Exercise requirements:
Your answer should be exactly the lines from the one that contains "Waterproof design (IP65)" through the final line of the entries below, and nothing else.

Records for the exercise:
——

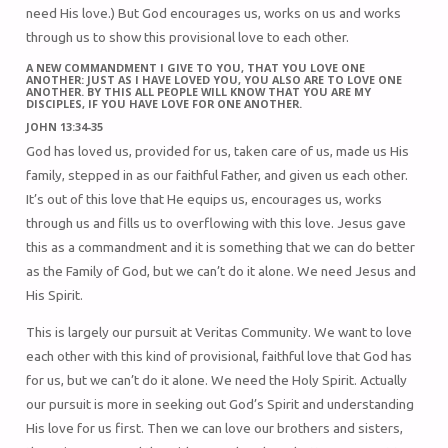
need His love.) But God encourages us, works on us and works
through us to show this provisional love to each other.
A NEW COMMANDMENT I GIVE TO YOU, THAT YOU LOVE ONE
ANOTHER: JUST AS I HAVE LOVED YOU, YOU ALSO ARE TO LOVE ONE
ANOTHER. BY THIS ALL PEOPLE WILL KNOW THAT YOU ARE MY
DISCIPLES, IF YOU HAVE LOVE FOR ONE ANOTHER.
JOHN 13:34-35
God has loved us, provided for us, taken care of us, made us His
family, stepped in as our faithful Father, and given us each other.
It’s out of this love that He equips us, encourages us, works
through us and fills us to overflowing with this love. Jesus gave
this as a commandment and it is something that we can do better
as the Family of God, but we can’t do it alone. We need Jesus and
His Spirit.
This is largely our pursuit at Veritas Community. We want to love
each other with this kind of provisional, faithful love that God has
for us, but we can’t do it alone. We need the Holy Spirit. Actually
our pursuit is more in seeking out God’s Spirit and understanding
His love for us first. Then we can love our brothers and sisters,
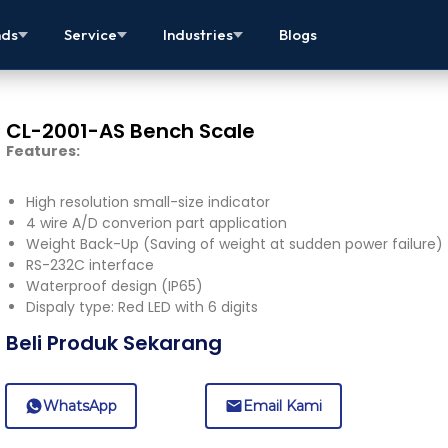
nds
Service
Industries
Blogs
CL-2001-AS Bench Scale
Features:
High resolution small-size indicator
4 wire A/D converion part application
Weight Back-Up (Saving of weight at sudden power failure)
RS-232C interface
Waterproof design (IP65)
Dispaly type: Red LED with 6 digits
Beli Produk Sekarang
WhatsApp
Email Kami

——

Output of the task:
Waterproof design (IP65)
Dispaly type: Red LED with 6 digits
Beli Produk Sekarang
WhatsApp
Email Kami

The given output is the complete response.